The Axis of Evil: Traveling to North Korea with ANDREAS GURSKY
In his State of the Union address in January 2002, George W. Bush condemned Iran, Iraq, and North Korea as an AXIS OF EVIL seeking weapons of mass destruction and sponsoring terrorism, setting off an unbreakable binary logic of either/or in world politics that still prevails today, five years later. What follows is a look at the murky atmosphere between the parameters of good and evil, of the known and the unknown, the true and the false. Andreas Gursky has penetrated the geo-political fortress that is North Korea, peering through its allusive – and illusive – cultural barrier only to in turn reconstruct his own still, singular image of the polished, choreographed social construction he saw there.

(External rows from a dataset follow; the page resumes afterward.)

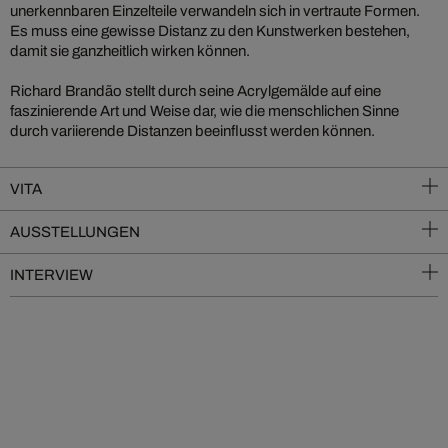
unerkennbaren Einzelteile verwandeln sich in vertraute Formen.
Es muss eine gewisse Distanz zu den Kunstwerken bestehen,
damit sie ganzheitlich wirken können.
Richard Brandão stellt durch seine Acrylgemälde auf eine
faszinierende Art und Weise dar, wie die menschlichen Sinne
durch variierende Distanzen beeinflusst werden können.
VITA
AUSSTELLUNGEN
INTERVIEW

With Andreas Gursky in North Korea
Picture perfect: May Day stadium in Pyong-yang, the capital of North Korea. There, in the center balcony, under a ten meter-high portrait of the country’s founding father, Kim Il-sung, and surrounded by 90,000 North Korean soldiers in uniform, is a stranger: photographer Andreas Gursky, pushing vases obstructing the frame aside to get his cameras into better position. It’s his sixth time in the stadium, and he has worked his way up, step by step, to this hallowed viewpoint, from which he has the best possible perspective of the spectacle below: Arirang, a rhythmic gymnastics pageant with over 100,000 participants and the country’s largest mass event, one which has an immense impact on the entire North Korean people.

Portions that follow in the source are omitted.